The Denial of Death (ISBN 0-684-83240-2) is a psychology/philosophy work written by Ernest Becker and published in 1973. It was awarded the Pulitzer prize for general non-fiction in 1974, two months after the author’s death. The book builds largely on the works of Søren Kierkegaard, Sigmund Freud, and one of Freud’s colleagues, Otto Rank.

The basic premise of The Denial of Death is that human civilization is ultimately an elaborate, symbolic defense mechanism against the knowledge of our mortality, which in turn acts as the emotional and intellectual response to our basic survival mechanism. Becker argues that a basic duality in human life exists between the physical world of objects and a symbolic world of human meaning. Thus, since man has a dualistic nature consisting of a physical self and a symbolic self, man is able to transcend the dilemma of mortality through heroism, a concept involving his symbolic half. By embarking on what Becker refers to as an “immortality project” (or causa sui), in which he creates or becomes part of something which he feels will outlast him, man feels he has “become” heroic and, henceforth, part of something eternal; something that will never die, compared to his physical body that will die one day. This, in turn, gives man the feeling that his life has meaning; a purpose; significance in the grand scheme of things.

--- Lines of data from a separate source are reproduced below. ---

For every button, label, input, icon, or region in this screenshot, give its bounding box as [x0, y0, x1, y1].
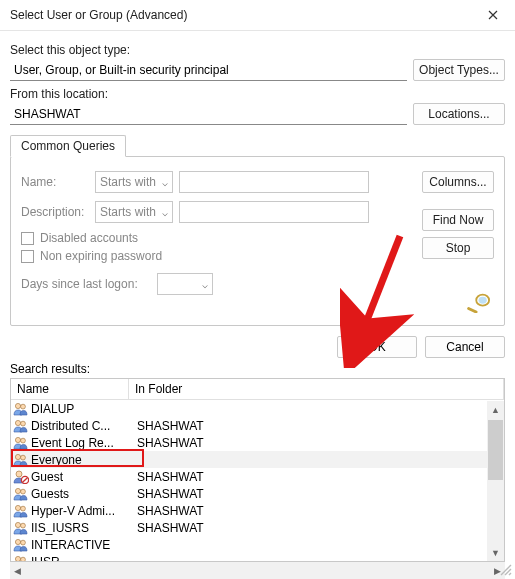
group-icon: [11, 521, 31, 535]
cancel-button[interactable]: Cancel: [425, 336, 505, 358]
svg-point-10: [21, 455, 26, 460]
row-folder: SHASHWAT: [133, 504, 504, 518]
row-folder: SHASHWAT: [133, 487, 504, 501]
row-folder: SHASHWAT: [133, 470, 504, 484]
svg-point-7: [15, 437, 20, 442]
stop-button[interactable]: Stop: [422, 237, 494, 259]
columns-button[interactable]: Columns...: [422, 171, 494, 193]
locations-button[interactable]: Locations...: [413, 103, 505, 125]
table-row[interactable]: IIS_IUSRSSHASHWAT: [11, 519, 504, 536]
svg-point-9: [15, 454, 20, 459]
table-row[interactable]: Event Log Re...SHASHWAT: [11, 434, 504, 451]
location-field[interactable]: SHASHWAT: [10, 104, 407, 125]
group-icon: [11, 555, 31, 563]
query-area: Name: Starts with ⌵ Description: Starts …: [21, 171, 412, 313]
from-location-label: From this location:: [10, 87, 505, 101]
disabled-accounts-checkbox[interactable]: [21, 232, 34, 245]
scroll-down-icon[interactable]: ▼: [488, 544, 503, 561]
row-name: Everyone: [31, 453, 133, 467]
results-grid[interactable]: Name In Folder DIALUPDistributed C...SHA…: [10, 378, 505, 562]
disabled-accounts-label: Disabled accounts: [40, 231, 138, 245]
svg-point-15: [21, 489, 26, 494]
svg-point-23: [21, 557, 26, 562]
row-name: Distributed C...: [31, 419, 133, 433]
days-since-label: Days since last logon:: [21, 277, 151, 291]
tabs: Common Queries Name: Starts with ⌵ Descr…: [10, 135, 505, 326]
name-label: Name:: [21, 175, 89, 189]
dialog-body: Select this object type: User, Group, or…: [0, 31, 515, 330]
scroll-up-icon[interactable]: ▲: [488, 401, 503, 418]
group-icon: [11, 538, 31, 552]
query-buttons: Columns... Find Now Stop: [422, 171, 494, 313]
search-results-label: Search results:: [0, 362, 515, 378]
svg-point-11: [16, 471, 22, 477]
dialog-buttons: OK Cancel: [0, 330, 515, 362]
svg-point-3: [15, 403, 20, 408]
svg-point-16: [15, 505, 20, 510]
horizontal-scrollbar[interactable]: ◀ ▶: [10, 562, 505, 579]
resize-grip-icon[interactable]: [499, 563, 513, 577]
close-button[interactable]: [479, 4, 507, 26]
table-row[interactable]: Hyper-V Admi...SHASHWAT: [11, 502, 504, 519]
table-row[interactable]: IUSR: [11, 553, 504, 562]
tab-panel: Name: Starts with ⌵ Description: Starts …: [10, 156, 505, 326]
grid-header: Name In Folder: [11, 379, 504, 400]
object-type-field[interactable]: User, Group, or Built-in security princi…: [10, 60, 407, 81]
table-row[interactable]: Distributed C...SHASHWAT: [11, 417, 504, 434]
tab-common-queries[interactable]: Common Queries: [10, 135, 126, 157]
svg-point-21: [21, 540, 26, 545]
row-name: Guest: [31, 470, 133, 484]
scroll-thumb[interactable]: [488, 420, 503, 480]
row-name: Guests: [31, 487, 133, 501]
group-icon: [11, 419, 31, 433]
table-row[interactable]: GuestsSHASHWAT: [11, 485, 504, 502]
svg-point-19: [21, 523, 26, 528]
row-name: Event Log Re...: [31, 436, 133, 450]
search-icon: [464, 291, 494, 313]
ok-button[interactable]: OK: [337, 336, 417, 358]
group-icon: [11, 487, 31, 501]
table-row[interactable]: INTERACTIVE: [11, 536, 504, 553]
name-match-combo[interactable]: Starts with ⌵: [95, 171, 173, 193]
svg-point-18: [15, 522, 20, 527]
non-expiring-label: Non expiring password: [40, 249, 162, 263]
col-folder[interactable]: In Folder: [129, 379, 504, 399]
find-now-button[interactable]: Find Now: [422, 209, 494, 231]
svg-point-5: [15, 420, 20, 425]
svg-point-20: [15, 539, 20, 544]
description-label: Description:: [21, 205, 89, 219]
days-since-combo[interactable]: ⌵: [157, 273, 213, 295]
close-icon: [488, 10, 498, 20]
object-type-label: Select this object type:: [10, 43, 505, 57]
window-title: Select User or Group (Advanced): [10, 8, 187, 22]
non-expiring-checkbox[interactable]: [21, 250, 34, 263]
name-text-input[interactable]: [179, 171, 369, 193]
table-row[interactable]: Everyone: [11, 451, 504, 468]
group-icon: [11, 453, 31, 467]
table-row[interactable]: GuestSHASHWAT: [11, 468, 504, 485]
chevron-down-icon: ⌵: [202, 279, 208, 290]
description-match-value: Starts with: [100, 205, 156, 219]
group-icon: [11, 402, 31, 416]
scroll-left-icon[interactable]: ◀: [10, 562, 25, 579]
description-match-combo[interactable]: Starts with ⌵: [95, 201, 173, 223]
row-name: IIS_IUSRS: [31, 521, 133, 535]
object-types-button[interactable]: Object Types...: [413, 59, 505, 81]
row-folder: SHASHWAT: [133, 419, 504, 433]
svg-point-4: [21, 404, 26, 409]
titlebar: Select User or Group (Advanced): [0, 0, 515, 31]
name-match-value: Starts with: [100, 175, 156, 189]
svg-point-22: [15, 556, 20, 561]
svg-rect-2: [467, 307, 478, 313]
row-name: IUSR: [31, 555, 133, 563]
col-name[interactable]: Name: [11, 379, 129, 399]
row-folder: SHASHWAT: [133, 521, 504, 535]
row-name: Hyper-V Admi...: [31, 504, 133, 518]
svg-point-6: [21, 421, 26, 426]
row-folder: SHASHWAT: [133, 436, 504, 450]
description-text-input[interactable]: [179, 201, 369, 223]
chevron-down-icon: ⌵: [162, 207, 168, 218]
vertical-scrollbar[interactable]: ▲ ▼: [487, 401, 504, 561]
table-row[interactable]: DIALUP: [11, 400, 504, 417]
row-name: INTERACTIVE: [31, 538, 133, 552]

From this premise, mental illness is most insightfully extrapolated as a bogging down in one’s hero system(s). When someone is experiencing depression, their causa sui (or heroism project) is failing, and they are being consistently reminded of their mortality and insignificance as a result. Schizophrenia is a step further than depression in which one’s causa sui is falling apart, making it impossible to engender sufficient defense mechanisms against their mortality; henceforth, the schizophrenic has to create their own reality or “world” in which they are better heroes. Becker argues that the conflict between immortality projects which contradict each other (particularly in religion) is the wellspring for the destruction and misery in our world caused by wars, bigotry, genocide, racism, nationalism, and so forth, since an immortality project which contradicts others indirectly suggests that the others are wrong.

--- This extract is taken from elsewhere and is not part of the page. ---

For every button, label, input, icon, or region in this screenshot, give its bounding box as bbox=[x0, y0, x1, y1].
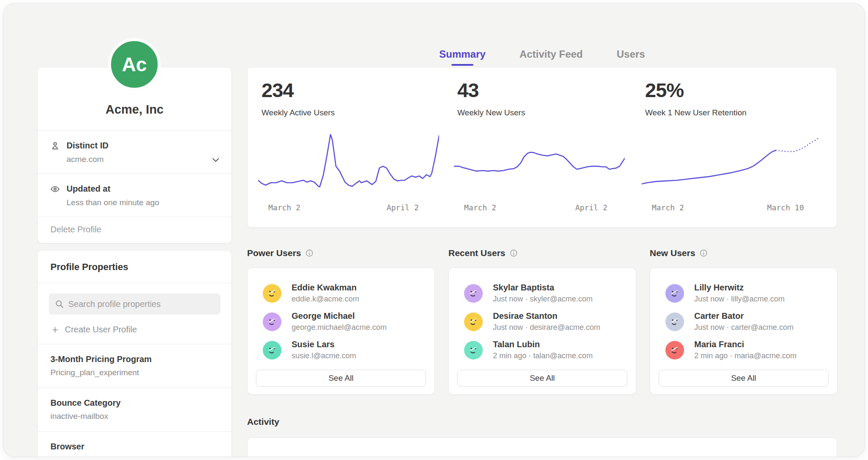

Another theme running throughout the book is that humanity’s traditional “hero-systems” i.e. religion, are no longer convincing in the age of reason; science is attempting to solve the problem of man, something that Becker feels it can never do. The book states that we need new convincing “illusions” that enable us to feel heroic in the grand scheme of things, i.e. immortal. Becker, however, does not provide any definitive answer, mainly because he believes that there is no perfect solution. Instead, he hopes that gradual realization of man’s innate motivations, namely death, can help to bring about a better world.